A causal modeling perspective on decision theory

2026-06-29Artificial Intelligence

Artificial Intelligence
AI summary

The authors created a clear way to describe how decisions are made using a formal math tool called nonparametric structural equation models, which helps show causes and effects clearly. They used this tool to explain existing decision theories and introduced a new one they call personal decision theory, where agents try to maximize their own expected happiness based on their beliefs. They also made a way to measure how well a decision theory works when it influences many people, such as through teaching or rules, and found that under certain conditions, their new theory performs best. The authors used well-known puzzles, like the smoking lesion problem and Newcomb's problem, to show how their framework works. Overall, their work aims to make it easier to compare and improve decision theories by giving the field a solid, shared foundation.

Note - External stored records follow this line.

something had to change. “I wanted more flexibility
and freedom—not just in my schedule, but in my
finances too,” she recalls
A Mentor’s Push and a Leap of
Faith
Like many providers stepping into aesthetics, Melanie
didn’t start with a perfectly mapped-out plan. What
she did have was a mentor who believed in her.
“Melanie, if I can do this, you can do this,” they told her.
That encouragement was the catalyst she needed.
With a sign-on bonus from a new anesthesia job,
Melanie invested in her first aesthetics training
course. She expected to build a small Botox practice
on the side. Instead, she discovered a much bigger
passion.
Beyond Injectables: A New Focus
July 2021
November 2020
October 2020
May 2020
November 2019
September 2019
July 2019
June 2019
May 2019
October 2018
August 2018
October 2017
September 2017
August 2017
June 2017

decision theorynonparametric structural equation modelscausalitysubjective utilitycounterfactualsevidential decision theory (EDT)causal decision theory (CDT)personal decision theorysmoking lesion problemNewcomb's problem
Authors
Arvid Sjölander
Abstract
Decision theory provides a formal framework for how agents should make choices under uncertainty, drawing on ideas from philosophy, probability, and causality. Despite significant progress, the field still lacks a unified modeling language, and key concepts - such as the distinction between subjective and objective elements, or what it means for a decision theory to perform well - are often left implicit. This can make it difficult to evaluate and compare competing theories, particularly in controversial cases. In this paper, we address these issues by introducing a formal framework for decision theory based on nonparametric structural equation models (NPSEMs), a well-established tool in causal inference. NPSEMs provide a unified foundation for representing agents, counterfactuals, and causal relationships, allowing for unambiguous definitions of EDT and CDT. Building on this foundation, we propose a novel decision theory - personal decision theory - which instructs agents to maximize a subjective model of their own counterfactual utility. We introduce a formal performance metric based on hypothetical interventions that enforce a given decision theory across a population - such as might be achieved through education or policy -- and show that, under certain assumptions, personal decision theory is optimal with respect to this metric. Throughout, we use the smoking lesion problem as a running example and conclude with a formal analysis of Newcomb's problem. Our aim is to provide decision theory with a clearer modeling language and firmer evaluative ground, thereby enabling more rigorous comparisons and facilitating conceptual progress in the field.